Material for the task —

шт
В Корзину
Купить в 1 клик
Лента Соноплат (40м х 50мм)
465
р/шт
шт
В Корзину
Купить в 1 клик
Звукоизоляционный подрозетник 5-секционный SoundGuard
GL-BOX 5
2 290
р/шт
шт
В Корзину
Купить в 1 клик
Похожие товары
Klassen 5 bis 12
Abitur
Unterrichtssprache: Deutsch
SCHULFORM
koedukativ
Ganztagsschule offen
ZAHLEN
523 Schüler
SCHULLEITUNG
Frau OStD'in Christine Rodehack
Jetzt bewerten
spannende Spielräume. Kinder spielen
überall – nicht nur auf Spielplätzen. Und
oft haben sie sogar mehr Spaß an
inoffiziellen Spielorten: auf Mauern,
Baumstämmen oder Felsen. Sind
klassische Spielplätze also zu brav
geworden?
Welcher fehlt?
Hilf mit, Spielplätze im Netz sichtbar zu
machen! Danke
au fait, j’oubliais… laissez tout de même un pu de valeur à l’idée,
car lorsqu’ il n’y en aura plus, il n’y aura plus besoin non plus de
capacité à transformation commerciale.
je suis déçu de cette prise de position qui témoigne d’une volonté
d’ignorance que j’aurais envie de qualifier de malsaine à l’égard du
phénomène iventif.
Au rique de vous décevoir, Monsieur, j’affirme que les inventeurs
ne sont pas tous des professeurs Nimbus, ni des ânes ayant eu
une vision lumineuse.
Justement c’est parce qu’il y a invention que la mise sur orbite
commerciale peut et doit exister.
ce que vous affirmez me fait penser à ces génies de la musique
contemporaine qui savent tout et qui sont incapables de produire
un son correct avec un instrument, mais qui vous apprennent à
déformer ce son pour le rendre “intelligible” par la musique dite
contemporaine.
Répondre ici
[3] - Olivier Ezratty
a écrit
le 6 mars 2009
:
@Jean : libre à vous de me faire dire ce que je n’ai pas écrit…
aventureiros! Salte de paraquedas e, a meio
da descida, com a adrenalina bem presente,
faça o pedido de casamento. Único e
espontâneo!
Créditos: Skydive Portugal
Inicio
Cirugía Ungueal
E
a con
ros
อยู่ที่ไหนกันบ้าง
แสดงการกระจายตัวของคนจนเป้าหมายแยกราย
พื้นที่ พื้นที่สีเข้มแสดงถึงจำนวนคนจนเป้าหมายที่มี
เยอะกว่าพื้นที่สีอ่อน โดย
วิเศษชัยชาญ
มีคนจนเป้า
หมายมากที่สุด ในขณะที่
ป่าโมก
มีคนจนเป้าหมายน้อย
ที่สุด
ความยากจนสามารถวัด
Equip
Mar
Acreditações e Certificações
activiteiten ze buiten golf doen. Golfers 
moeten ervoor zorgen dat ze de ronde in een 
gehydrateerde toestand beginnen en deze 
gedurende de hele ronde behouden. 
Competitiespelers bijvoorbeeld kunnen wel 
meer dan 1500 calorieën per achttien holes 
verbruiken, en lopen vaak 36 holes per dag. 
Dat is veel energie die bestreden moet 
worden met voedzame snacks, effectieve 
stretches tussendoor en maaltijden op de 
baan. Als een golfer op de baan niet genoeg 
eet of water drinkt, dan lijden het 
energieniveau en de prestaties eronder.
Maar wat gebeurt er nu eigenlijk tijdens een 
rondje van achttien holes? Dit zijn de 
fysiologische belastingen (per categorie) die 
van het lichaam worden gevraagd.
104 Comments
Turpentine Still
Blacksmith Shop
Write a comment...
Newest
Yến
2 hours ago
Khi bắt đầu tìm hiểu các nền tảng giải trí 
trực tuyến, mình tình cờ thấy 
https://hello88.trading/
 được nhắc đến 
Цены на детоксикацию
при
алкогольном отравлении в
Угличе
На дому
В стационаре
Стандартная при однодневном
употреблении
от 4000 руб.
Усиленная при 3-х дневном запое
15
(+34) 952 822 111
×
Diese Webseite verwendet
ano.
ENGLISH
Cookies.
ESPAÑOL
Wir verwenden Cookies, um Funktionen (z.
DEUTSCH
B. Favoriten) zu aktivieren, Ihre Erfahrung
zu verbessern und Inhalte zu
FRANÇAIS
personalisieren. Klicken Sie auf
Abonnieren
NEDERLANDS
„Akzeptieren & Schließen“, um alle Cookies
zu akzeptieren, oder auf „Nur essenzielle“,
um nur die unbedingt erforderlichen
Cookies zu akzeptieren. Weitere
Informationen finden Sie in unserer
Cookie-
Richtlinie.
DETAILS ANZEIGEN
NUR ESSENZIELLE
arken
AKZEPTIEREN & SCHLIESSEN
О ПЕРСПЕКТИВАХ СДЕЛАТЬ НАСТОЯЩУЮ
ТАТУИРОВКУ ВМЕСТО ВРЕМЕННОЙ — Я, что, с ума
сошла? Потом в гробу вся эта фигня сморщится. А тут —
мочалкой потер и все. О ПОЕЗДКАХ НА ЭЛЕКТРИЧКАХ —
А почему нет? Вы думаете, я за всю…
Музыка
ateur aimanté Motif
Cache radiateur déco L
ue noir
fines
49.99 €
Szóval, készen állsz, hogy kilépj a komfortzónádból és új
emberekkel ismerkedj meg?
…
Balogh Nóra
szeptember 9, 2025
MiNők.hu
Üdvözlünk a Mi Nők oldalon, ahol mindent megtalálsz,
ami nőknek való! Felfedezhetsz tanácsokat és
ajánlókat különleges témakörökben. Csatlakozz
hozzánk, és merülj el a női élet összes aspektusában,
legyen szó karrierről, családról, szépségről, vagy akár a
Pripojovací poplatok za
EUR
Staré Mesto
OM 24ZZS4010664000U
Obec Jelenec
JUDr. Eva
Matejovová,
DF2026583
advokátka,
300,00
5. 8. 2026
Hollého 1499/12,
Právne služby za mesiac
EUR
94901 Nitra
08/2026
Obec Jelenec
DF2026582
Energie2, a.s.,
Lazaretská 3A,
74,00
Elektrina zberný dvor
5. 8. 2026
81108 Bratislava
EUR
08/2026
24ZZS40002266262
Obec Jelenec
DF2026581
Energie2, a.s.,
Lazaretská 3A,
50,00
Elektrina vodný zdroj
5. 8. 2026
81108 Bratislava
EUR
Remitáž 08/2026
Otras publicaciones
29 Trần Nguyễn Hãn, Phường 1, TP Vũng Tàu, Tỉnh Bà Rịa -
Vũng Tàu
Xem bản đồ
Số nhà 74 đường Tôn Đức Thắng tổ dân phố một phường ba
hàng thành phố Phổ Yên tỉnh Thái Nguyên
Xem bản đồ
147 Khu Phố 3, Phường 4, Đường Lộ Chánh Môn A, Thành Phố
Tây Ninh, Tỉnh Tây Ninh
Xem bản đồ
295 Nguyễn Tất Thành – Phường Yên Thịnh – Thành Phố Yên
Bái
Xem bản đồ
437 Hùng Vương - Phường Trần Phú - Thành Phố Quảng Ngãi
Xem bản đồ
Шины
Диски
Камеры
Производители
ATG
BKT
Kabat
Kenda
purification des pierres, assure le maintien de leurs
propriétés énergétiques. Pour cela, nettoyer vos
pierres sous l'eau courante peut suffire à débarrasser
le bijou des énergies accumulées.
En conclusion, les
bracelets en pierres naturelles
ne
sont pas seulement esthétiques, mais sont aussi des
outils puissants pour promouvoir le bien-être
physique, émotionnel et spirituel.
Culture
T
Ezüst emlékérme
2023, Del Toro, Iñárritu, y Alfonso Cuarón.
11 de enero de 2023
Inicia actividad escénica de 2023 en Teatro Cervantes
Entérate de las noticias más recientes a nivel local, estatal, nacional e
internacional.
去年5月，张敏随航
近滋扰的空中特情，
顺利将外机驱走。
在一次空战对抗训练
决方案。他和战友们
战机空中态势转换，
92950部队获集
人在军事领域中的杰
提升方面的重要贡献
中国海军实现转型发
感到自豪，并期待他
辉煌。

What to work on —
This exercise requires all the entries to be written out again exactly.

Result of the task —
шт
В Корзину
Купить в 1 клик
Лента Соноплат (40м х 50мм)
465
р/шт
шт
В Корзину
Купить в 1 клик
Звукоизоляционный подрозетник 5-секционный SoundGuard
GL-BOX 5
2 290
р/шт
шт
В Корзину
Купить в 1 клик
Похожие товары
Klassen 5 bis 12
Abitur
Unterrichtssprache: Deutsch
SCHULFORM
koedukativ
Ganztagsschule offen
ZAHLEN
523 Schüler
SCHULLEITUNG
Frau OStD'in Christine Rodehack
Jetzt bewerten
spannende Spielräume. Kinder spielen
überall – nicht nur auf Spielplätzen. Und
oft haben sie sogar mehr Spaß an
inoffiziellen Spielorten: auf Mauern,
Baumstämmen oder Felsen. Sind
klassische Spielplätze also zu brav
geworden?
Welcher fehlt?
Hilf mit, Spielplätze im Netz sichtbar zu
machen! Danke
au fait, j’oubliais… laissez tout de même un pu de valeur à l’idée,
car lorsqu’ il n’y en aura plus, il n’y aura plus besoin non plus de
capacité à transformation commerciale.
je suis déçu de cette prise de position qui témoigne d’une volonté
d’ignorance que j’aurais envie de qualifier de malsaine à l’égard du
phénomène iventif.
Au rique de vous décevoir, Monsieur, j’affirme que les inventeurs
ne sont pas tous des professeurs Nimbus, ni des ânes ayant eu
une vision lumineuse.
Justement c’est parce qu’il y a invention que la mise sur orbite
commerciale peut et doit exister.
ce que vous affirmez me fait penser à ces génies de la musique
contemporaine qui savent tout et qui sont incapables de produire
un son correct avec un instrument, mais qui vous apprennent à
déformer ce son pour le rendre “intelligible” par la musique dite
contemporaine.
Répondre ici
[3] - Olivier Ezratty
a écrit
le 6 mars 2009
:
@Jean : libre à vous de me faire dire ce que je n’ai pas écrit…
aventureiros! Salte de paraquedas e, a meio
da descida, com a adrenalina bem presente,
faça o pedido de casamento. Único e
espontâneo!
Créditos: Skydive Portugal
Inicio
Cirugía Ungueal
E
a con
ros
อยู่ที่ไหนกันบ้าง
แสดงการกระจายตัวของคนจนเป้าหมายแยกราย
พื้นที่ พื้นที่สีเข้มแสดงถึงจำนวนคนจนเป้าหมายที่มี
เยอะกว่าพื้นที่สีอ่อน โดย
วิเศษชัยชาญ
มีคนจนเป้า
หมายมากที่สุด ในขณะที่
ป่าโมก
มีคนจนเป้าหมายน้อย
ที่สุด
ความยากจนสามารถวัด
Equip
Mar
Acreditações e Certificações
activiteiten ze buiten golf doen. Golfers 
moeten ervoor zorgen dat ze de ronde in een 
gehydrateerde toestand beginnen en deze 
gedurende de hele ronde behouden. 
Competitiespelers bijvoorbeeld kunnen wel 
meer dan 1500 calorieën per achttien holes 
verbruiken, en lopen vaak 36 holes per dag. 
Dat is veel energie die bestreden moet 
worden met voedzame snacks, effectieve 
stretches tussendoor en maaltijden op de 
baan. Als een golfer op de baan niet genoeg 
eet of water drinkt, dan lijden het 
energieniveau en de prestaties eronder.
Maar wat gebeurt er nu eigenlijk tijdens een 
rondje van achttien holes? Dit zijn de 
fysiologische belastingen (per categorie) die 
van het lichaam worden gevraagd.
104 Comments
Turpentine Still
Blacksmith Shop
Write a comment...
Newest
Yến
2 hours ago
Khi bắt đầu tìm hiểu các nền tảng giải trí 
trực tuyến, mình tình cờ thấy 
https://hello88.trading/
 được nhắc đến 
Цены на детоксикацию
при
алкогольном отравлении в
Угличе
На дому
В стационаре
Стандартная при однодневном
употреблении
от 4000 руб.
Усиленная при 3-х дневном запое
15
(+34) 952 822 111
×
Diese Webseite verwendet
ano.
ENGLISH
Cookies.
ESPAÑOL
Wir verwenden Cookies, um Funktionen (z.
DEUTSCH
B. Favoriten) zu aktivieren, Ihre Erfahrung
zu verbessern und Inhalte zu
FRANÇAIS
personalisieren. Klicken Sie auf
Abonnieren
NEDERLANDS
„Akzeptieren & Schließen“, um alle Cookies
zu akzeptieren, oder auf „Nur essenzielle“,
um nur die unbedingt erforderlichen
Cookies zu akzeptieren. Weitere
Informationen finden Sie in unserer
Cookie-
Richtlinie.
DETAILS ANZEIGEN
NUR ESSENZIELLE
arken
AKZEPTIEREN & SCHLIESSEN
О ПЕРСПЕКТИВАХ СДЕЛАТЬ НАСТОЯЩУЮ
ТАТУИРОВКУ ВМЕСТО ВРЕМЕННОЙ — Я, что, с ума
сошла? Потом в гробу вся эта фигня сморщится. А тут —
мочалкой потер и все. О ПОЕЗДКАХ НА ЭЛЕКТРИЧКАХ —
А почему нет? Вы думаете, я за всю…
Музыка
ateur aimanté Motif
Cache radiateur déco L
ue noir
fines
49.99 €
Szóval, készen állsz, hogy kilépj a komfortzónádból és új
emberekkel ismerkedj meg?
…
Balogh Nóra
szeptember 9, 2025
MiNők.hu
Üdvözlünk a Mi Nők oldalon, ahol mindent megtalálsz,
ami nőknek való! Felfedezhetsz tanácsokat és
ajánlókat különleges témakörökben. Csatlakozz
hozzánk, és merülj el a női élet összes aspektusában,
legyen szó karrierről, családról, szépségről, vagy akár a
Pripojovací poplatok za
EUR
Staré Mesto
OM 24ZZS4010664000U
Obec Jelenec
JUDr. Eva
Matejovová,
DF2026583
advokátka,
300,00
5. 8. 2026
Hollého 1499/12,
Právne služby za mesiac
EUR
94901 Nitra
08/2026
Obec Jelenec
DF2026582
Energie2, a.s.,
Lazaretská 3A,
74,00
Elektrina zberný dvor
5. 8. 2026
81108 Bratislava
EUR
08/2026
24ZZS40002266262
Obec Jelenec
DF2026581
Energie2, a.s.,
Lazaretská 3A,
50,00
Elektrina vodný zdroj
5. 8. 2026
81108 Bratislava
EUR
Remitáž 08/2026
Otras publicaciones
29 Trần Nguyễn Hãn, Phường 1, TP Vũng Tàu, Tỉnh Bà Rịa -
Vũng Tàu
Xem bản đồ
Số nhà 74 đường Tôn Đức Thắng tổ dân phố một phường ba
hàng thành phố Phổ Yên tỉnh Thái Nguyên
Xem bản đồ
147 Khu Phố 3, Phường 4, Đường Lộ Chánh Môn A, Thành Phố
Tây Ninh, Tỉnh Tây Ninh
Xem bản đồ
295 Nguyễn Tất Thành – Phường Yên Thịnh – Thành Phố Yên
Bái
Xem bản đồ
437 Hùng Vương - Phường Trần Phú - Thành Phố Quảng Ngãi
Xem bản đồ
Шины
Диски
Камеры
Производители
ATG
BKT
Kabat
Kenda
purification des pierres, assure le maintien de leurs
propriétés énergétiques. Pour cela, nettoyer vos
pierres sous l'eau courante peut suffire à débarrasser
le bijou des énergies accumulées.
En conclusion, les
bracelets en pierres naturelles
ne
sont pas seulement esthétiques, mais sont aussi des
outils puissants pour promouvoir le bien-être
physique, émotionnel et spirituel.
Culture
T
Ezüst emlékérme
2023, Del Toro, Iñárritu, y Alfonso Cuarón.
11 de enero de 2023
Inicia actividad escénica de 2023 en Teatro Cervantes
Entérate de las noticias más recientes a nivel local, estatal, nacional e
internacional.
去年5月，张敏随航
近滋扰的空中特情，
顺利将外机驱走。
在一次空战对抗训练
决方案。他和战友们
战机空中态势转换，
92950部队获集
人在军事领域中的杰
提升方面的重要贡献
中国海军实现转型发
感到自豪，并期待他
辉煌。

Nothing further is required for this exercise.